Ya lo dice ese hombre sabio que es mi suegro, de las estrellitas, huye!! Ajeno a su siempre certero consejo, la pasada Semana Santa tuve la osada ocurrencia de visitar uno de esos supuestos templos gastronomitos avalados por dos estrellas Michelin. Este restaurante, antaño llamado El Poblet, lleva hoy el nombre de su afamado cocinero, […]
Ya lo dice ese hombre sabio que es mi suegro, de las estrellitas, huye!! Ajeno a su siempre certero consejo, la pasada Semana Santa tuve la osada ocurrencia de visitar uno de esos supuestos templos gastronomitos avalados por dos estrellas Michelin. Este restaurante, antaño llamado El Poblet, lleva hoy el nombre de su afamado cocinero, Quique Dacosta.

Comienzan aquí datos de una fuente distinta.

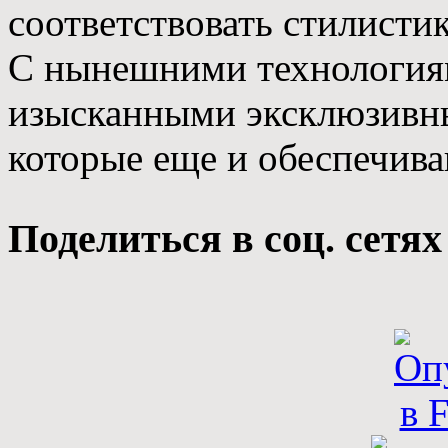
соответствовать стилисти
С нынешними технологиям
изысканными эксклюзивны
которые еще и обеспечива
Поделиться в соц. сетях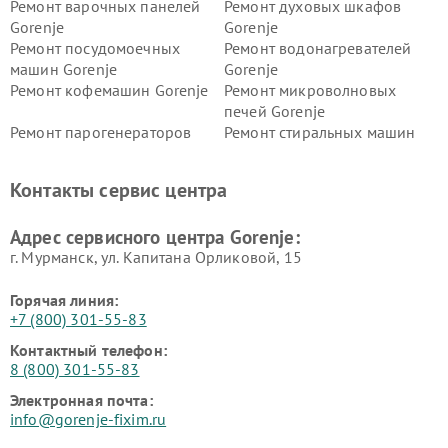
Ремонт варочных панелей
Ремонт духовых шкафов
Gorenje
Gorenje
Ремонт посудомоечных
Ремонт водонагревателей
машин Gorenje
Gorenje
Ремонт кофемашин Gorenje
Ремонт микроволновых
печей Gorenje
Ремонт парогенераторов
Ремонт стиральных машин
Gorenje
Gorenje
Ремонт холодильников Gorenje
Контакты сервис центра
Адрес сервисного центра Gorenje:
г. Мурманск, ул. Капитана Орликовой, 15
Горячая линия:
+7 (800) 301-55-83
Контактный телефон:
8 (800) 301-55-83
Электронная почта:
info@gorenje-fixim.ru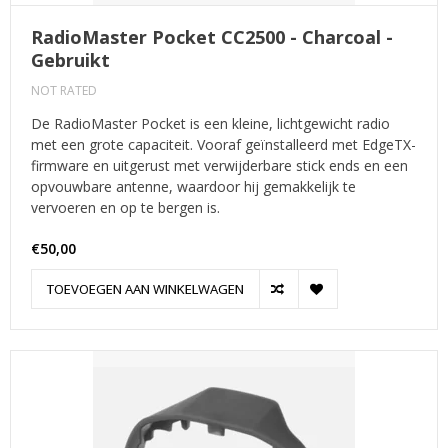
RadioMaster Pocket CC2500 - Charcoal -
Gebruikt
NOT RATED
De RadioMaster Pocket is een kleine, lichtgewicht radio
met een grote capaciteit. Vooraf geïnstalleerd met EdgeTX-
firmware en uitgerust met verwijderbare stick ends en een
opvouwbare antenne, waardoor hij gemakkelijk te
vervoeren en op te bergen is.
€50,00
TOEVOEGEN AAN WINKELWAGEN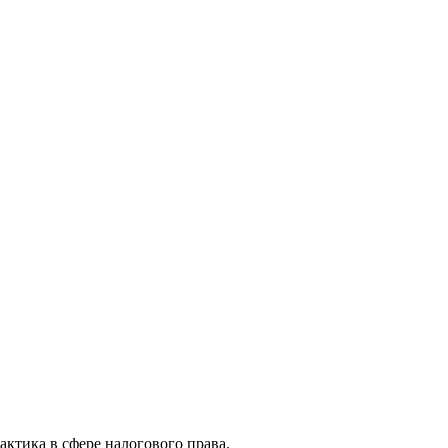
актика в сфере налогового права.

La verdad es que el montaje es de los que no dejan indiferente. El continente es impresionante: magnifico edificio de diseño, cocina acristalada a la vista, ingente tropel de camareros por doquier, etc. Ni un pero que poner. La cosa empieza a ponerse preocupante cuando al afrancesado chef, le sigue el más pedante y redicho sumiller con el que ninguno de los seis comensales hayamos tratado nunca.

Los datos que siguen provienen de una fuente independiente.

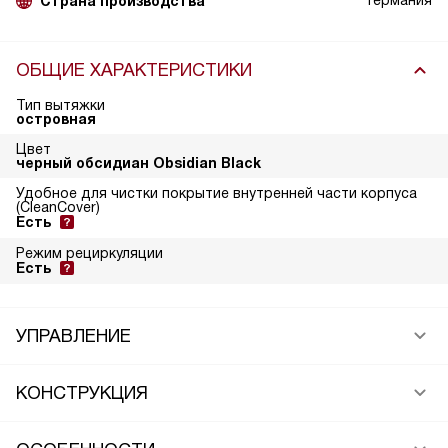
Германия
Страна производства
ОБЩИЕ ХАРАКТЕРИСТИКИ
Тип вытяжки
островная
Цвет
черный обсидиан Obsidian Black
Удобное для чистки покрытие внутренней части корпуса
(CleanCover)
Есть
Режим рециркуляции
Есть
УПРАВЛЕНИЕ
КОНСТРУКЦИЯ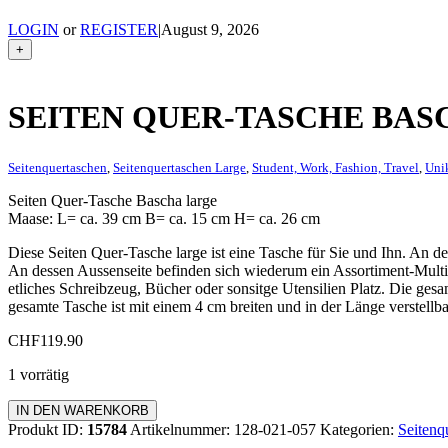
LOGIN
or
REGISTER
|
August 9, 2026
+
SEITEN QUER-TASCHE BAS
Seitenquertaschen
,
Seitenquertaschen Large
,
Student, Work, Fashion, Travel
,
Uni
Seiten Quer-Tasche Bascha large
Maase: L= ca. 39 cm B= ca. 15 cm H= ca. 26 cm
Diese Seiten Quer-Tasche large ist eine Tasche für Sie und Ihn. An d
An dessen Aussenseite befinden sich wiederum ein Assortiment-Multi
etliches Schreibzeug, Bücher oder sonsitge Utensilien Platz. Die ges
gesamte Tasche ist mit einem 4 cm breiten und in der Länge verstellb
CHF
119.90
1 vorrätig
Seiten
IN DEN WARENKORB
Quer-
Produkt ID:
15784
Artikelnummer:
128-021-057
Kategorien:
Seitenq
Tasche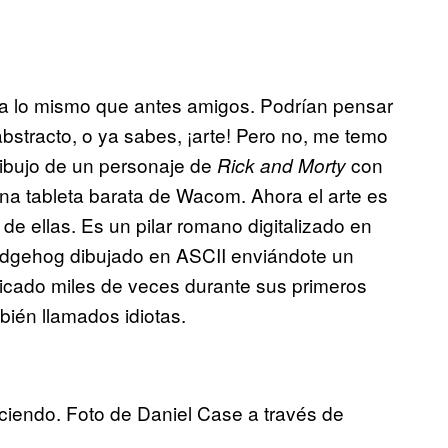
fica lo mismo que antes amigos. Podrían pensar
abstracto, o ya sabes, ¡arte! Pero no, me temo
dibujo de un personaje de
con
Rick and Morty
na tableta barata de Wacom. Ahora el arte es
 de ellas. Es un pilar romano digitalizado en
edgehog dibujado en ASCII enviándote un
iticado miles de veces durante sus primeros
bién llamados idiotas.
haciendo. Foto de Daniel Case a través de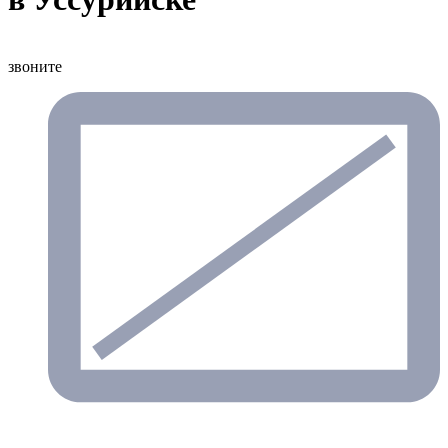
звоните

Empezamos catando ocho variedades de pan, seis tipos de aceites y tres de vinagres. Reconozco que no soy de los que disfruta de semejantes prolegómenos, pero entiendo que hay público para todo. Después, y habiendo cometido el error de optar por el menú degustación, iniciamos la experiencia gastronómica, un autentico calvario propio de las fechas. Basta con decir que por primera vez en mi vida, deje la mayoría de los platos intactos (y los que me conocen saben que uno es de buen yantar). Los retortijones, quejidos y protestas de nuestros nada satisfechos estómagos fueron una constante desde el primer al último bocado de forma unánime entre los presentes. Fue tanta la incomodidad que sentíamos, que sopesamos la posibilidad de interrumpir la interminable procesión de camareros y platos. Optamos por no hacerlo, deseosos de que alguno fuera de nuestro agrado y poder así, una vez en Madrid, recordar con afecto la experiencia. No se produjo. Después de haber catado (en ningún caso concluido) todos los platos del menú, solicitamos un digestivo con la esperanza de acelerar el transito y eliminar cuanto antes cualquier trazo en el paladar. Pero si cada plato fue una sorpresa ingrata, aun más lo fue la cuenta, la más elevada que recuerdo.
Como dice también otro hombre sabio, solo de las experiencias desagradables se aprende. Yo de esta he aprendido a evitar las dichosas estrellitas, y a hacer mas caso de mi suegro.